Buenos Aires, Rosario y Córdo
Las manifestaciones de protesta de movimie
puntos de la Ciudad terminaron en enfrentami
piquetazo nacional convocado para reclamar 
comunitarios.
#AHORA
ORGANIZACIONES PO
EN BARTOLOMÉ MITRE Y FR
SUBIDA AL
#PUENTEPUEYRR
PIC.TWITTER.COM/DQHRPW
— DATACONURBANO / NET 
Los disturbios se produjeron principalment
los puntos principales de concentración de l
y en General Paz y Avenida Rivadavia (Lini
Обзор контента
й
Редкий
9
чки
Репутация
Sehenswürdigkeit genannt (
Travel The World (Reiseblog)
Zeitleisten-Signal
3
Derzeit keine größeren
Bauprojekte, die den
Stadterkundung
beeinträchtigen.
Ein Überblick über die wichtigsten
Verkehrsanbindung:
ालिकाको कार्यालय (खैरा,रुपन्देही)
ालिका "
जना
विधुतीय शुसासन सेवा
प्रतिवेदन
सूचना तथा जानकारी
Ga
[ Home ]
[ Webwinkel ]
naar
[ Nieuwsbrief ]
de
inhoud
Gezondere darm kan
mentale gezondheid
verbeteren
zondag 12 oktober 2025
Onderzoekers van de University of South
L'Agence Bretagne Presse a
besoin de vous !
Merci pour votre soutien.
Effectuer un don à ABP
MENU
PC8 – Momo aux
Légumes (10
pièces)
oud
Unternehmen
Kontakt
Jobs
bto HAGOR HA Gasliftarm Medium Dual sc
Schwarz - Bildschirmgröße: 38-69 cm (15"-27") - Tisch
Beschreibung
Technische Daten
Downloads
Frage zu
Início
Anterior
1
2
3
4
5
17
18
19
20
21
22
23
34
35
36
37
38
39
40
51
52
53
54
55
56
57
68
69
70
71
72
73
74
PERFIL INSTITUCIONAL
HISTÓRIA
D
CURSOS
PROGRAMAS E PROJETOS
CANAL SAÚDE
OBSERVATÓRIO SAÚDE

ACTIVITY
Emit the records above again, exactly, with no line skipped.

TASK RESULT
Buenos Aires, Rosario y Córdo
Las manifestaciones de protesta de movimie
puntos de la Ciudad terminaron en enfrentami
piquetazo nacional convocado para reclamar 
comunitarios.
#AHORA
ORGANIZACIONES PO
EN BARTOLOMÉ MITRE Y FR
SUBIDA AL
#PUENTEPUEYRR
PIC.TWITTER.COM/DQHRPW
— DATACONURBANO / NET 
Los disturbios se produjeron principalment
los puntos principales de concentración de l
y en General Paz y Avenida Rivadavia (Lini
Обзор контента
й
Редкий
9
чки
Репутация
Sehenswürdigkeit genannt (
Travel The World (Reiseblog)
Zeitleisten-Signal
3
Derzeit keine größeren
Bauprojekte, die den
Stadterkundung
beeinträchtigen.
Ein Überblick über die wichtigsten
Verkehrsanbindung:
ालिकाको कार्यालय (खैरा,रुपन्देही)
ालिका "
जना
विधुतीय शुसासन सेवा
प्रतिवेदन
सूचना तथा जानकारी
Ga
[ Home ]
[ Webwinkel ]
naar
[ Nieuwsbrief ]
de
inhoud
Gezondere darm kan
mentale gezondheid
verbeteren
zondag 12 oktober 2025
Onderzoekers van de University of South
L'Agence Bretagne Presse a
besoin de vous !
Merci pour votre soutien.
Effectuer un don à ABP
MENU
PC8 – Momo aux
Légumes (10
pièces)
oud
Unternehmen
Kontakt
Jobs
bto HAGOR HA Gasliftarm Medium Dual sc
Schwarz - Bildschirmgröße: 38-69 cm (15"-27") - Tisch
Beschreibung
Technische Daten
Downloads
Frage zu
Início
Anterior
1
2
3
4
5
17
18
19
20
21
22
23
34
35
36
37
38
39
40
51
52
53
54
55
56
57
68
69
70
71
72
73
74
PERFIL INSTITUCIONAL
HISTÓRIA
D
CURSOS
PROGRAMAS E PROJETOS
CANAL SAÚDE
OBSERVATÓRIO SAÚDE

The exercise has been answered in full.